Chapitre 4

_ Daniel Goleman expose clairement comment apprendre à reconnaître et à gérer les émotions, et donc à développer cette intelligence émotionnelle.

Mon professeur dicte passionnément son cours, il le vit, et à chacun de ces cours je bois ses mots comme les paroles d'une chanson. Sauf aujourd'hui, parce que malgré mes nombreuses tentatives de rester concentrée, mes pensées se ramènent toutes à une seule chose, une seule personne : Elias. C'est comme si je n'avais plus aucun contrôle sur mes pensées, elles vont toutes vers cet homme, mais pourquoi ? Je ne suis pas du genre à croire au coup de foudre, et bien que certains pourraient y penser, ce n'est pas mon cas. J'ai toujours trouvé ça plutôt ridicule, comment pourrait-on aimer une personne d'un simple regard ? Sans même la connaître, ça me semble en tout points de vue impossible.
Je ne comprends définitivement pas ce qui m'arrive, ça n'a aucune logique, aucune direction. Peut-être que j'exagère. Sa beauté presque surnaturelle m'a laissée sans voix, et c'est probablement pour ça qu'il ne cesse d'habiter mon esprit. Pourquoi devrais-je accorder de l'intérêt à ce jeune homme qui est sûrement le plus désagréable que je connaisse ?

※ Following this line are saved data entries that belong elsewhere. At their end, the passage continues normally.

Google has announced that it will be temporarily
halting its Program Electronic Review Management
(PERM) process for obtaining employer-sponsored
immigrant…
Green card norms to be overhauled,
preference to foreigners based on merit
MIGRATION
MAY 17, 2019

_ Bryséis, tu n'as rien écrit, constate Eden.

Je secoue vigoureusement la tête, espérant chasser ces pensées et me concentrer sur le cours.

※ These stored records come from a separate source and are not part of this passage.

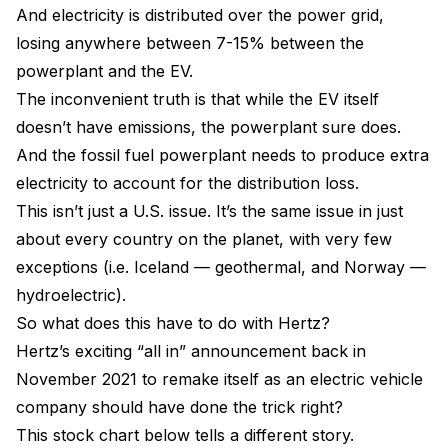
And electricity is distributed over the power grid,
losing anywhere between 7-15% between the
powerplant and the EV.
The inconvenient truth is that while the EV itself
doesn’t have emissions, the powerplant sure does.
And the fossil fuel powerplant needs to produce extra
electricity to account for the distribution loss.
This isn’t just a U.S. issue. It’s the same issue in just
about every country on the planet, with very few
exceptions (i.e. Iceland — geothermal, and Norway —
hydroelectric).
So what does this have to do with Hertz?
Hertz’s exciting “all in” announcement back in
November 2021 to remake itself as an electric vehicle
company should have done the trick right?
This stock chart below tells a different story.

_ Qu'est-ce que tu as ? m'interroge soudainement mon amie.
_ Rien, je vais bien.

Elle hausse les sourcils, les yeux toujours sur moi, elle ne me croit pas une seconde et son expression faciale m'indique que j'ai intérêt à lui sortir autre chose.

_ Je suis juste un peu stressée avec la danse, soupiré-je.

Eden me considère un instant avant de simplement hocher la tête, puis elle se concentre de nouveau sur cours en rabattant ses longs cheveux en une queue de cheval.
Je n'ai pas pensé une seule seconde à la danse depuis qu'Elias m'a révélé son prénom, alors que c'est ce à quoi de devrais songer en ce moment. Je me sens tout à coup stupide de lui avoir accordé autant d'importance alors que j'ai des choses plus conséquentes sur les épaules. Si je veux intégrer une grande école de danse il va falloir que je sois plus rigoureuse, c'est un domaine très compétitif, beaucoup craquent sous la pression et finissent par abandonner, ou il y a ceux qui n'ont tout simplement pas les compétences nécessaires. Il faut travailler dur, et je ne peux donc pas me laisser déstabiliser par un imbécile.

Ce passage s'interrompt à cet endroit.